Read the lines below, and copy any that contain the string "либо".

##### DATA FOR PROCESSING #####

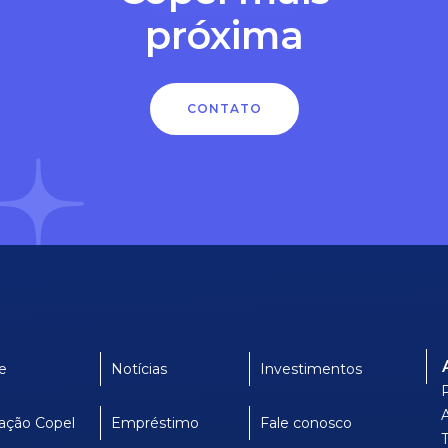
próxima
CONTATO
e
Notícias
Investimentos
ação Copel
Empréstimo
Fale conosco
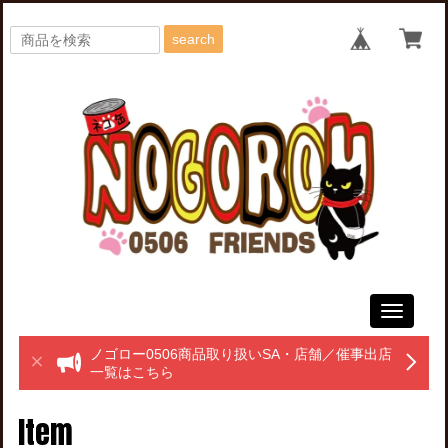
search
Toggle
navigati
ノゴロー0506商品取り扱いSA・店舗／催事出店
一覧はこちら
Item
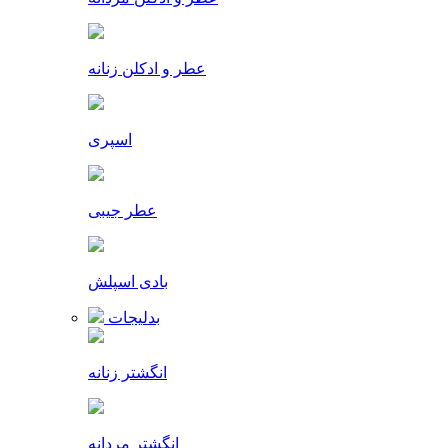
عطر و ادکلن زنانه
اسپری
عطر جیبی
بادی اسپلش
بدلیجات
انگشتر زنانه
انگشتر مردانه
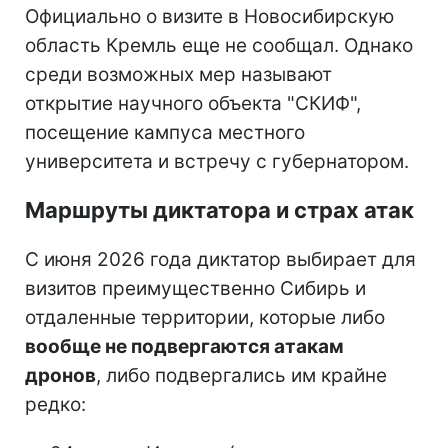
Официально о визите в Новосибирскую
область Кремль еще не сообщал. Однако
среди возможных мер называют
открытие научного объекта "СКИФ",
посещение кампуса местного
университета и встречу с губернатором.
Маршруты диктатора и страх атак
С июня 2026 года диктатор выбирает для
визитов преимущественно Сибирь и
отдаленные территории, которые либо
вообще не подвергаются атакам
дронов
, либо подвергались им крайне
редко:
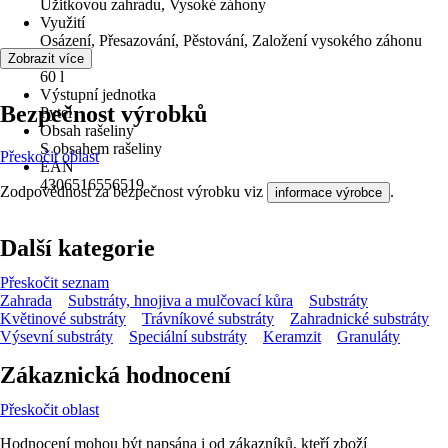
Užitkovou zahradu, Vysoké záhony
Využití
Osázení, Přesazování, Pěstování, Založení vysokého záhonu
Obsah
Zobrazit více
60 l
Výstupní jednotka
Bezpečnost výrobků
Pytel
Obsah rašeliny
S obsahem rašeliny
Přeskočit oblast
EAN
4306516556519
Zodpovědnost za bezpečnost výrobku viz
.
informace výrobce
Další kategorie
Přeskočit seznam
Zahrada
Substráty, hnojiva a mulčovací kůra
Substráty
Květinové substráty
Trávníkové substráty
Zahradnické substráty
Výsevní substráty
Speciální substráty
Keramzit
Granuláty
Zákaznická hodnocení
Přeskočit oblast
Hodnocení mohou být napsána i od zákazníků, kteří zboží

#####

→ **SOLUTION TO THE PROBLEM**:
отдаленные территории, которые либо
, либо подвергались им крайне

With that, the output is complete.